Scientific classification
- Kingdom: Plantae
- Clade: Tracheophytes
- Clade: Angiosperms
- Clade: Eudicots
- Clade: Rosids
- Order: Fagales
- Family: Fagaceae
- Genus: Quercus
- Section: Quercus sect. Lobatae
- Species: Q. × morehus
- Binomial name: Quercus × morehus Kellogg
- Synonyms: Quercus ×moreha Trel.

= Quercus × morehus =

- Genus: Quercus
- Species: × morehus
- Authority: Kellogg
- Synonyms: Quercus ×moreha

Hybrid species of oak tree

Quercus × morehus, Abram's oak in Kellogg's original description (later called oracle oak by Jepson), is a named hybrid between the red oaks Quercus kelloggii (California black oak) and Quercus wislizeni (interior live oak).

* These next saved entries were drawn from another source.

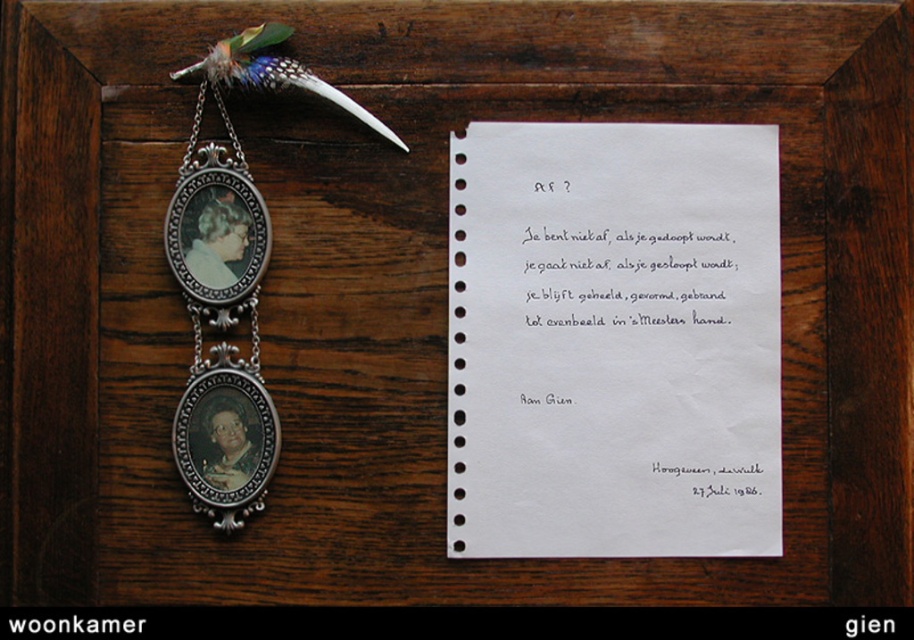 Which of these two, white paper at center or silver/metallic pendant at left, stands taller?

silver/metallic pendant at left

Who is more forward, (453, 342) or (222, 196)?

Point (222, 196) is more forward.

Which is in front, point (721, 230) or point (186, 182)?

Point (186, 182)

Identify the location of white paper at center. This screenshot has width=914, height=640. (613, 340).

Originally published as the unique species Quercus morehus by Kellogg rather than as the hybrid it is called today this tree is found in the US states of California and possibly southern Oregon, usually where the territories of the purported parents overlap.

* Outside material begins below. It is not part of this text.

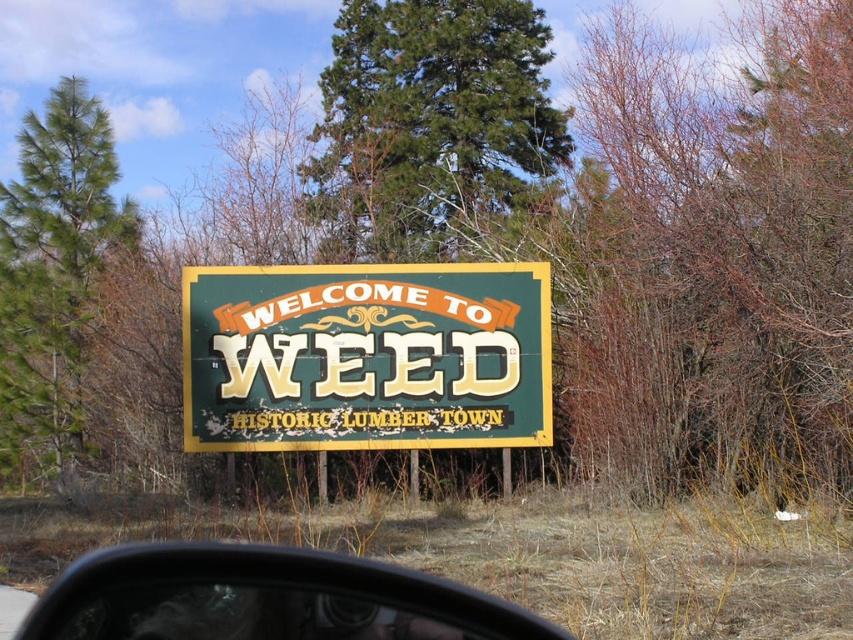 You are driving and see the sign in the image. What is the color of the sign at the point with coordinates (366, 356)?

The point at coordinates (366, 356) corresponds to the green vintage sign at center, so the color is green.

You are driving and notice the green pine tree at center and the transparent plastic side mirror at lower center in your view. Which object appears wider from your perspective?

The green pine tree at center appears wider than the transparent plastic side mirror at lower center because its width surpasses the mirror.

Because the name Q. × morehus was adopted before 1980, while Q. wislizeni and Quercus parvula were still considered conspecific it is often applied not only to trees appearing intermediate in form between Q. kelloggii and Q. wislizeni but also to those that could be Q. kelloggii × Q. parvula. Pending formal description, the name Q. × ‘wootteni’ (Wootten's oak) has been proposed for the California black oak (Q. kelloggii) × Shreve oak (Q. parvula var. shrevei) hybrid.

Quercus × morehus is a hybrid between a deciduous oak and an evergreen oak. Leaves are generally deciduous or partially deciduous and intermediate in form between Q. kelloggii and Q. wislizeni.